There’s a tiredness that is understood to come with motherhood. It’s a mixture of physical and emotional exhaustion that evolves over 18 years. It’s physical, sleepless nights that turn to worry-filled ones in time. It’s nursing infants, schlepping strollers, chasing toddlers, carpooling to little league, feeding the neighborhood after the game, trying to remember algebra to help your daughter, and looking at a sleeping teenager whose feet hang off the couch and wondering when your boy became as tall as you. It’s hard but rewarding. It has no roadmap but clear peaks and valleys. It’s well defined, understood by most, and sustainable.
Then, there’s a tiredness experienced by special needs parents. It’s invisible.
It’s the universal experience of motherhood with added responsibilities—like measuring medicines that are the difference between life and death, getting your child to and from daily therapies, schlepping their adaptive equipment, and having to pack what feels like a suitcase of medical supplies just to go to the grocery store.

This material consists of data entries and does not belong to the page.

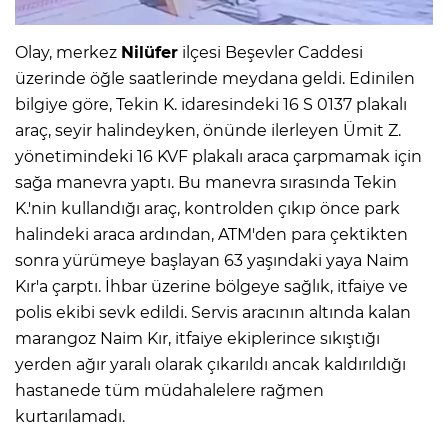
Olay, merkez
Nilüfer
ilçesi Beşevler Caddesi
üzerinde öğle saatlerinde meydana geldi. Edinilen
bilgiye göre, Tekin K. idaresindeki 16 S 0137 plakalı
araç, seyir halindeyken, önünde ilerleyen Ümit Z.
yönetimindeki 16 KVF plakalı araca çarpmamak için
sağa manevra yaptı. Bu manevra sırasında Tekin
K.'nin kullandığı araç, kontrolden çıkıp önce park
halindeki araca ardından, ATM'den para çektikten
sonra yürümeye başlayan 63 yaşındaki yaya Naim
Kır'a çarptı. İhbar üzerine bölgeye sağlık, itfaiye ve
polis ekibi sevk edildi. Servis aracının altında kalan
marangoz Naim Kır, itfaiye ekiplerince sıkıştığı
yerden ağır yaralı olarak çıkarıldı ancak kaldırıldığı
hastanede tüm müdahalelere rağmen
kurtarılamadı.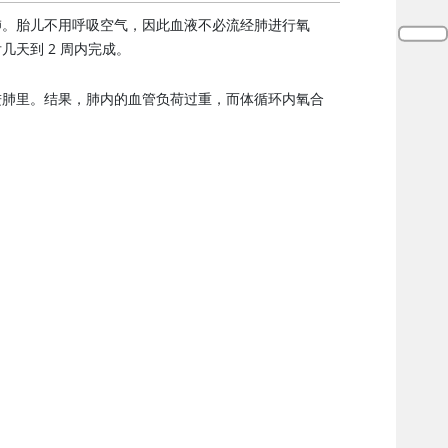
肺。胎儿不用呼吸空气，因此血液不必流经肺进行氧
天到 2 周内完成。
进肺里。结果，肺内的血管负荷过重，而体循环内氧合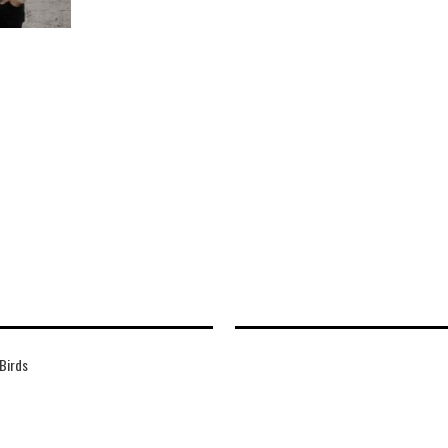
 Birds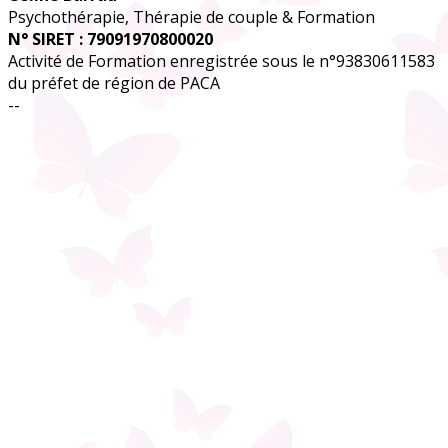
Psychothérapie, Thérapie de couple & Formation
N° SIRET : 79091970800020
Activité de Formation enregistrée sous le n°93830611583
du préfet de région de PACA
--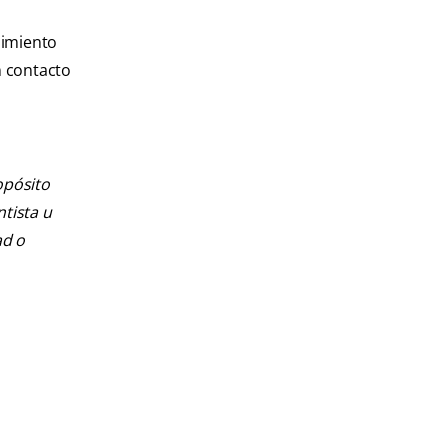
dimiento
n contacto
opósito
ntista u
ad o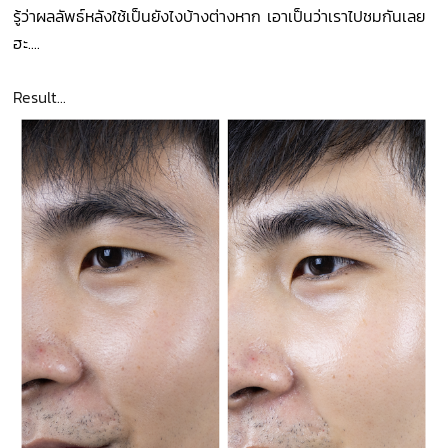
รู้ว่าผลลัพธ์หลังใช้เป็นยังไงบ้างต่างหาก เอาเป็นว่าเราไปชมกันเลย
ฮะ....
Result...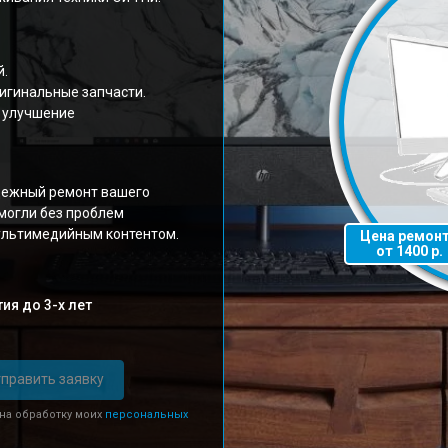
й.
игинальные запчасти.
 улучшение
дежный ремонт вашего
 могли без проблем
ультимедийным контентом.
Цена ремон
от 1400 р.
ия до 3-х лет
править заявку
 на обработку моих
персональных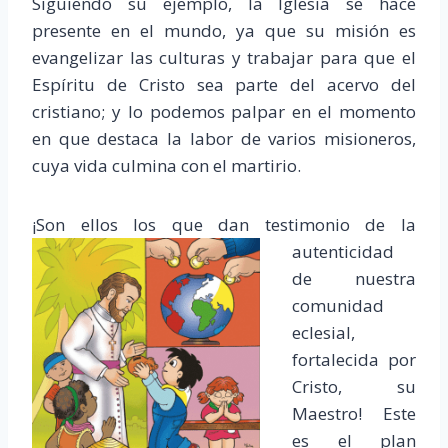
Siguiendo su ejemplo, la Iglesia se hace
presente en el mundo, ya que su misión es
evangelizar las culturas y trabajar para que el
Espíritu de Cristo sea parte del acervo del
cristiano; y lo podemos palpar en el momento
en que destaca la labor de varios misioneros,
cuya vida culmina con el martirio.
¡Son ellos los que
dan testimonio de la
autenticidad
de nuestra
comunidad
eclesial,
fortalecida por
Cristo, su
Maestro! Este
es el plan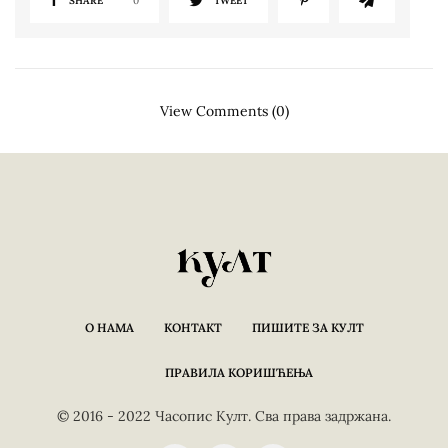
SHARE
0
TWEET
View Comments (0)
О НАМА
КОНТАКТ
ПИШИТЕ ЗА КУЛТ
ПРАВИЛА КОРИШЋЕЊА
© 2016 - 2022 Часопис Култ. Сва права задржана.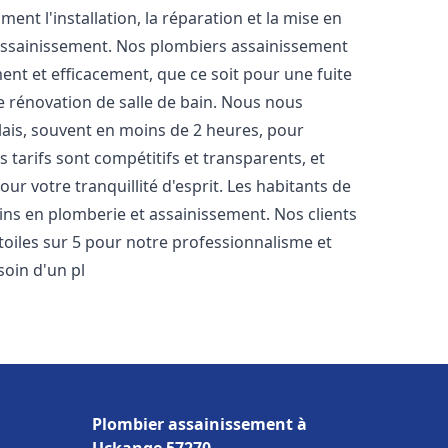
nt l'installation, la réparation et la mise en
assainissement. Nos plombiers assainissement
nt et efficacement, que ce soit pour une fuite
e rénovation de salle de bain. Nous nous
lais, souvent en moins de 2 heures, pour
 tarifs sont compétitifs et transparents, et
ur votre tranquillité d'esprit. Les habitants de
ns en plomberie et assainissement. Nos clients
étoiles sur 5 pour notre professionnalisme et
soin d'un pl
Plombier assainissement à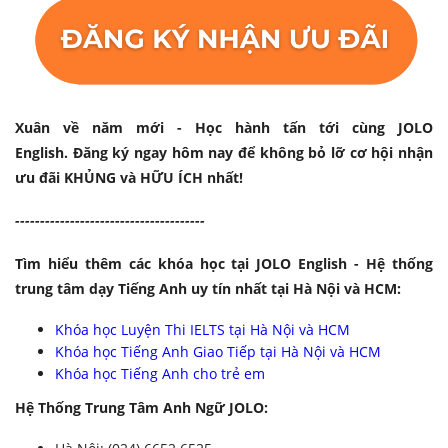
Xuân về năm mới - Học hành tấn tới cùng JOLO
English. Đăng ký ngay hôm nay để không bỏ lỡ cơ hội nhận
ưu đãi KHỦNG và HỮU ÍCH nhất!
-------------------
-------------------
Tìm hiểu thêm các khóa học tại JOLO English - Hệ thống
trung tâm dạy Tiếng Anh uy tín nhất tại Hà Nội và HCM:
Khóa học Luyện Thi IELTS tại Hà Nội và HCM
Khóa học Tiếng Anh Giao Tiếp tại Hà Nội và HCM
Khóa học Tiếng Anh cho trẻ em
Hệ Thống Trung Tâm Anh Ngữ JOLO: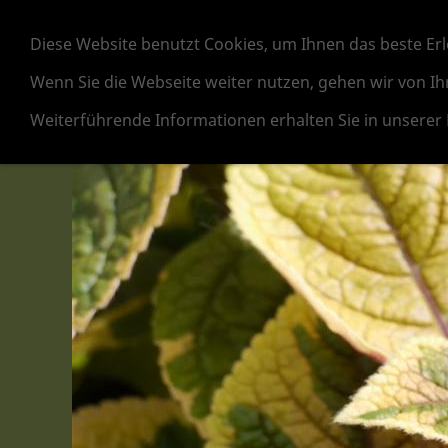
Frühlingsblüher
Beet- und B
Diese Website benutzt Cookies, um Ihnen das beste Erl
Cyclamen
Poinsettien
Marketing
Wenn Sie die Webseite weiter nutzen, gehen wir von Ih
Weiterführende Informationen erhalten Sie in unserer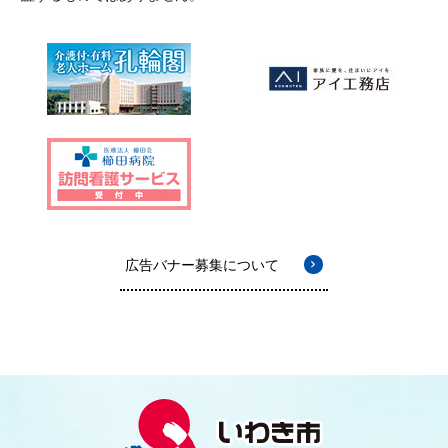
広告バナー募集について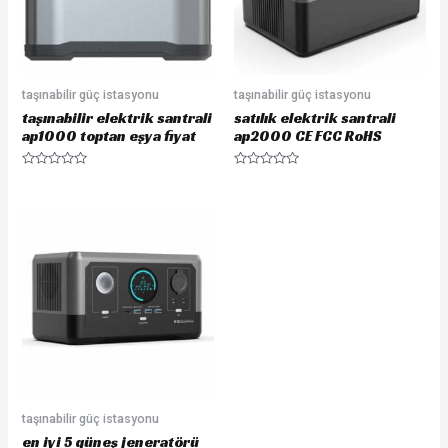
taşınabilir güç istasyonu
taşınabilir güç istasyonu
taşınabilir elektrik santrali
satılık elektrik santrali
ap1000 toptan eşya fiyat
ap2000 CE FCC RoHS
Rated
Rated
0
0
out
out
of
of
5
5
taşınabilir güç istasyonu
en iyi 5 güneş jeneratörü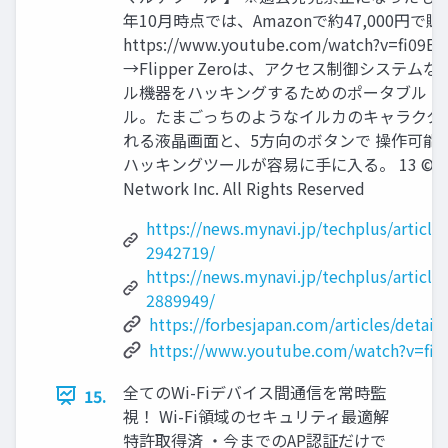
年10月時点では、Amazonで約47,000円で
https://www.youtube.com/watch?v=fi09Eq
→Flipper Zeroは、アクセス制御システム
ル機器をハッキングするためのポータブル 
ル。たまごっちのようなイルカのキャラクタ
れる液晶画面と、5方向のボタンで 操作可能
ハッキングツールが容易に手に入る。 13 ©2024 
Network Inc. All Rights Reserved
https://news.mynavi.jp/techplus/article
2942719/
https://news.mynavi.jp/techplus/article
2889949/
https://forbesjapan.com/articles/detail
https://www.youtube.com/watch?v=fi0
全てのWi-Fiデバイス間通信を常時監
15.
視！ Wi-Fi領域のセキュリティ最適解
特許取得済 ・今までのAP認証だけで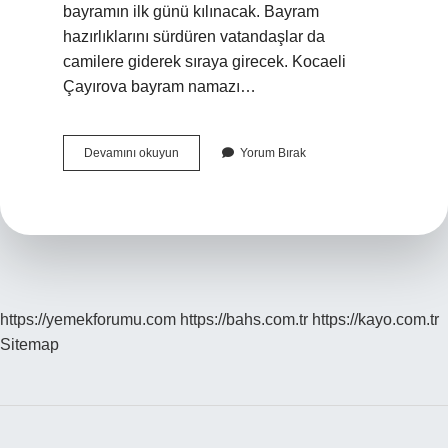
bayramın ilk günü kılınacak. Bayram
hazırlıklarını sürdüren vatandaşlar da
camilere giderek sıraya girecek. Kocaeli
Çayırova bayram namazı…
Körfez
Devamını okuyun
Yorum Bırak
Bayram
Namazı
Saat
Kaçta
https://yemekforumu.com
https://bahs.com.tr
https://kayo.com.tr
Sitemap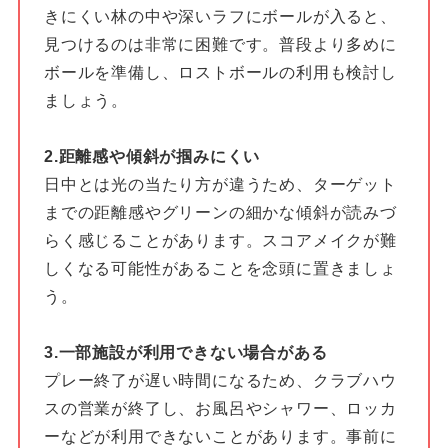
きにくい林の中や深いラフにボールが入ると、
見つけるのは非常に困難です。普段より多めに
ボールを準備し、ロストボールの利用も検討し
ましょう。
2.距離感や傾斜が掴みにくい
日中とは光の当たり方が違うため、ターゲット
までの距離感やグリーンの細かな傾斜が読みづ
らく感じることがあります。スコアメイクが難
しくなる可能性があることを念頭に置きましょ
う。
3.一部施設が利用できない場合がある
プレー終了が遅い時間になるため、クラブハウ
スの営業が終了し、お風呂やシャワー、ロッカ
ーなどが利用できないことがあります。事前に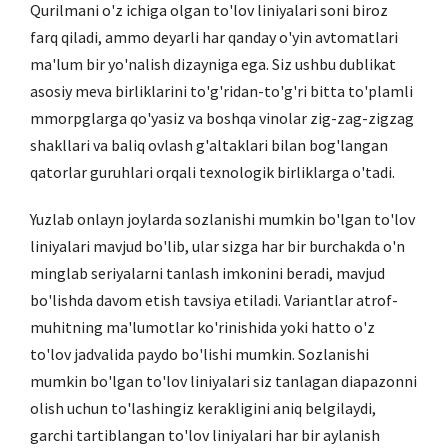
Qurilmani o'z ichiga olgan to'lov liniyalari soni biroz
farq qiladi, ammo deyarli har qanday o'yin avtomatlari
ma'lum bir yo'nalish dizayniga ega. Siz ushbu dublikat
asosiy meva birliklarini to'g'ridan-to'g'ri bitta to'plamli
mmorpglarga qo'yasiz va boshqa vinolar zig-zag-zigzag
shakllari va baliq ovlash g'altaklari bilan bog'langan
qatorlar guruhlari orqali texnologik birliklarga o'tadi.
Yuzlab onlayn joylarda sozlanishi mumkin bo'lgan to'lov
liniyalari mavjud bo'lib, ular sizga har bir burchakda o'n
minglab seriyalarni tanlash imkonini beradi, mavjud
bo'lishda davom etish tavsiya etiladi. Variantlar atrof-
muhitning ma'lumotlar ko'rinishida yoki hatto o'z
to'lov jadvalida paydo bo'lishi mumkin. Sozlanishi
mumkin bo'lgan to'lov liniyalari siz tanlagan diapazonni
olish uchun to'lashingiz kerakligini aniq belgilaydi,
garchi tartiblangan to'lov liniyalari har bir aylanish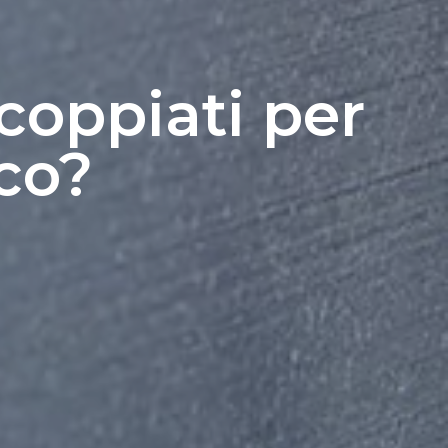
coppiati per
co?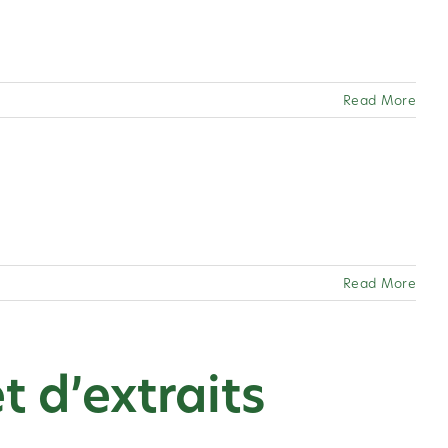
Read More
Read More
t d’extraits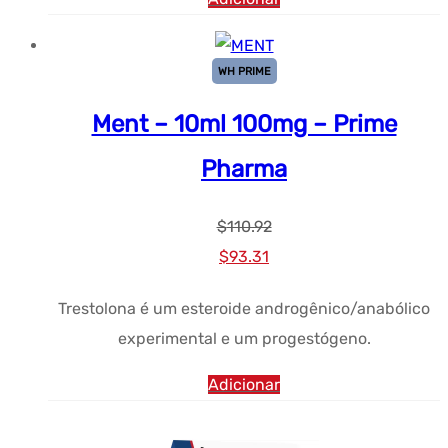
WH PRIME
Ment – 10ml 100mg – Prime
Pharma
$
110.92
Preço
Preço
$
93.31
original
atual:
Trestolona é um esteroide androgênico/anabólico
era:
$93.31.
experimental e um progestógeno.
$110.92.
Adicionar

It is the kind of tired coffee can’t fix. The kind of “tired” you wake up with.
It’s bills that never get opened and voicemails that go unanswered. Not because you don’t care, but because you can’t care.
You can’t add another “to do” or “to pay” to the list.
So, you leave them be.
It’s friends you never call. Not because you don’t long for their company but because “grabbing coffee” involves more planning than you have energy for.
It’s waking up with your 12-year-old four and five times a night.
It’s not waking up with her because you’re scared if you close your eyes, she won’t wake up.
It’s weeks on end spent inside hospital walls, hoping your other two children don’t resent you for missing their homeruns, touchdowns, and awards assemblies.
It’s hoping your child lives forever while worrying about what happens if her “forever” is longer than yours.
But it’s a tiredness you can’t speak of. Because it runs so deep it’s engrained in you, and because it’s a tiredness too alienating to speak of.
It’s expected that new mamas are physically tired. And seasoned mamas are emotionally worn out. But not special needs parents. We assume their child’s illness gives them superpowers. We ask a new mom how she’s sleeping. We tell a special needs mom we couldn’t do what she does. Not because we don’t care, but because we don’t realize how tired she is.
We don’t realize it because when we look at her, she’s “got it together.”
She’s cheering as her near-teenager takes her first steps.
She’s whipping up gluten-free everything, advocating for inclusion at school, and celebrating victories God only knows how hard she fought for.
She’s not crying in a corner.
But maybe it’s because she’s too tired to.
Parenting is exhausting. And I don’t share this to say special needs parents do it better. I share it to say they do it for longer and without a roadmap.
And because they do it so well, they make it look easy. But it isn’t.
And a pat on their back, a cup of coffee, or the words “I’m here” might just be the light their path needs.